Les débats achoppent par la suite sur l’appartenance des livrets d’épargne. Appuyé par son avocat, Me Serge Spéro Quenum, l’accusé dit qu’ils constituent la propriété des clients. Me Jean-Claude Aviansou, avocat de la partie civile, estime plutôt qu’ils appartiennent à la Caisse nationale d’épargne en se fondant sur le logo et les armoiries qui y figurent. Il réclamera par la suite au nom de la partie civile le remboursement intégral des 12 millions F CFA, quand la Cour lui a donné l’opportunité de faire ses observations. Rodrigue Comlan Aziakou, directeur régional Borgou-Alibori et Atacora-Donga de la Poste du Bénin appelé à la barre, confirme la constitution en partie civile de la structure qu’il représente. Il fait savoir que le sieur Salifou Mounirou Alassane a abusé de la confiance des clients en se servant de leurs livrets pour opérer des remboursements irréguliers, causant ainsi des préjudices non seulement aux clients mais aussi à la Poste. Il demande au nom de la société non seulement le remboursement des 12 millions perçus frauduleusement mais aussi des intérêts. « Il s’agit d’actes graves de faux en écriture publique et de détournement de deniers publics et non de faux en écriture privée et abus de confiance comme tentera de faire croire la défense », appuie Me Aviansou. Ce crime sera puni conformément à l’article 145 du Code pénal et de l’article 45 de la loi 2011-20 du 12 octobre 2011 portant lutte contre la corruption et autres infractions connexes en République du Bénin.
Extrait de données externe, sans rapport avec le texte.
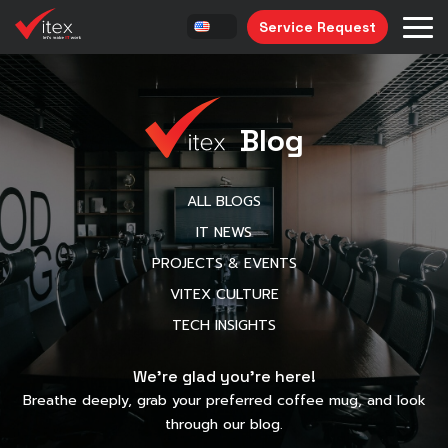
Service Request
Blog
ALL BLOGS
IT NEWS
PROJECTS & EVENTS
VITEX CULTURE
TECH INSIGHTS
We’re glad you’re here!
Breathe deeply, grab your preferred coffee mug, and look
through our blog.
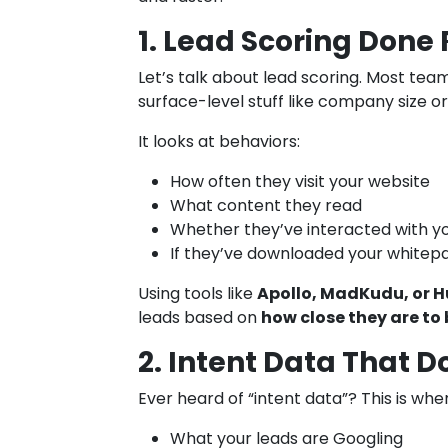
1. Lead Scoring Done 
Let’s talk about lead scoring. Most team
surface-level stuff like company size or 
It looks at behaviors:
How often they visit your website
What content they read
Whether they’ve interacted with y
If they’ve downloaded your whitepa
Using tools like
Apollo, MadKudu, or H
leads based on
how close they are to
2. Intent Data That Do
Ever heard of “intent data”? This is wher
What your leads are Googling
L’article 145 du Code pénal punit des travaux forcés à perpétuité, tout fonctionnaire ou officier public qui, dans l’exercice de ses fonctions, aura commis un faux soit par fausse signature, soit par altération des actes, écritures ou signatures, soit par supposition des personnes, soit par des écritures faites ou intercalées sur des registres, ou d’autres actes publics depuis leur confection ou clôture.
L’alinéa 3 de l’article 45 de la loi 2011-20 stipule : « Lorsque le montant de la chose détournée ou dissipée est égal à 10 millions de francs et inférieur à 100 millions de francs, la peine sera la réclusion criminelle à temps de dix ans à vingt ans et une amende d’au moins 10 millions de francs sans que ladite amende puisse être supérieure à 100 millions de francs ».
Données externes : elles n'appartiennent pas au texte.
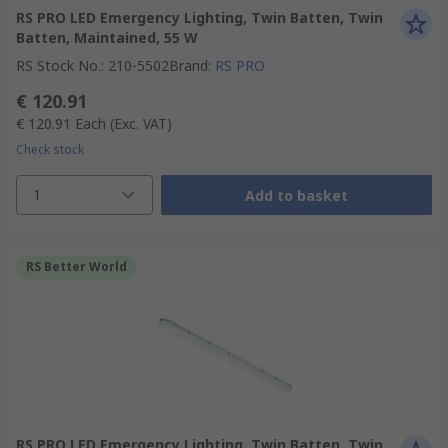
RS PRO LED Emergency Lighting, Twin Batten, Twin
Batten, Maintained, 55 W
RS Stock No.
:
210-5502
Brand
:
RS PRO
€ 120.91
€ 120.91
Each
(Exc. VAT)
Check stock
1
Add to basket
RS Better World
RS PRO LED Emergency Lighting, Twin Batten, Twin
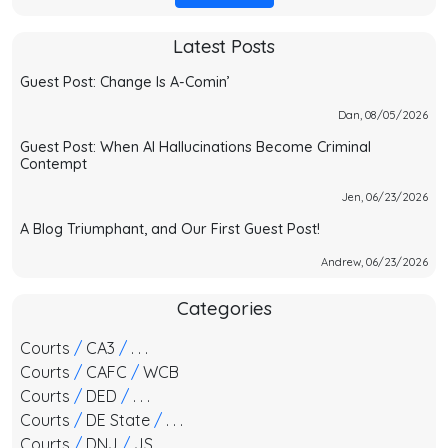
Latest Posts
Guest Post: Change Is A-Comin’
Dan, 08/05/2026
Guest Post: When AI Hallucinations Become Criminal
Contempt
Jen, 06/23/2026
A Blog Triumphant, and Our First Guest Post!
Andrew, 06/23/2026
Categories
Courts
/
CA3
/
. . .
Courts
/
CAFC
/
WCB
Courts
/
DED
/
. . .
Courts
/
DE State
/
. . .
Courts
/
DNJ
/
JS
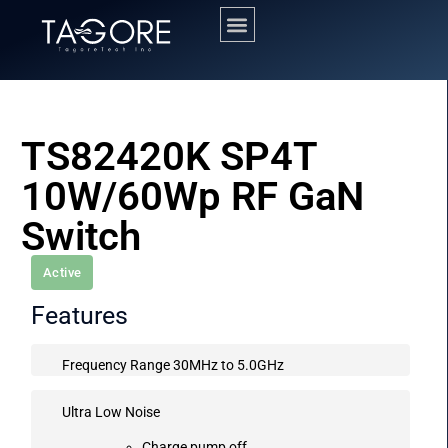
TS82420K SP4T
10W/60Wp RF GaN
Switch
Active
Features
Frequency Range 30MHz to 5.0GHz
Ultra Low Noise
Charge pump off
Conformément aux dispositions desdits articles, Me Aviansou demande à la cour de condamner l’accusé à la peine maximale prévue par les textes, au motif qu’il s’agit d’une somme de plus de 10 millions F CFA et surtout d’une pluralité d’infractions commises séparément et successivement dans le temps. A entendre perpétuité, l’accusé Salifou Mounirou se fond en larmes à la barre. En sanglots, il reste inconsolable par son avocat pendant que le ministère public déroule son réquisitoire.
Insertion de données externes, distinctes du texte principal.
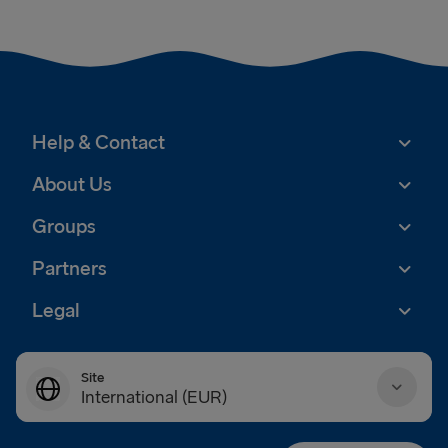
Help & Contact
About Us
Groups
Partners
Legal
Site
International (EUR)
Danmark (DKK)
Amour de l’argent et déperdition

« Mais ceux qui veulent s’enrichir tombent dans la tentation, dans le piège, et dans beaucoup de désirs insensés et pernicieux qui plongent les hommes dans la ruine et la perdition. Car l’amour de l’argent est la racine de tous les maux; et quelques-uns, en étant possédés, se sont égarés loin de la foi, et se sont jetés eux-mêmes dans bien des tourments.» C’est par ces paroles tirées de 1 Timothée chapitre 6 versets 9 et 10 que le ministère public représenté par Géry Akuesson, explique la situation dans laquelle l’inculpé Salifou Mounirou Alassane se retrouve aujourd’hui. L’ambition démesurée et la course effrénée aux richesses du monde, c’est dans ce cadre que se situe ce dossier, fustige-t-il. L’avocat général retient, lui aussi, l’infraction de faux en écriture publique et détournement de deniers publics contre l’accusé. L’inscription des infirmations inexactes dans les carnets d’épargne des clients constitue l’acte positif qui fonde l’accusation, à en croire le ministère public. La volonté coupable et l’intention délictuelle sont manifestes et l’accusé sait, en son âme et conscience, que son acte porterait des préjudices aux clients et à sa société, poursuit-il. Il en déduit que les éléments matériel et moral du crime de faux en écriture publique sont réunis.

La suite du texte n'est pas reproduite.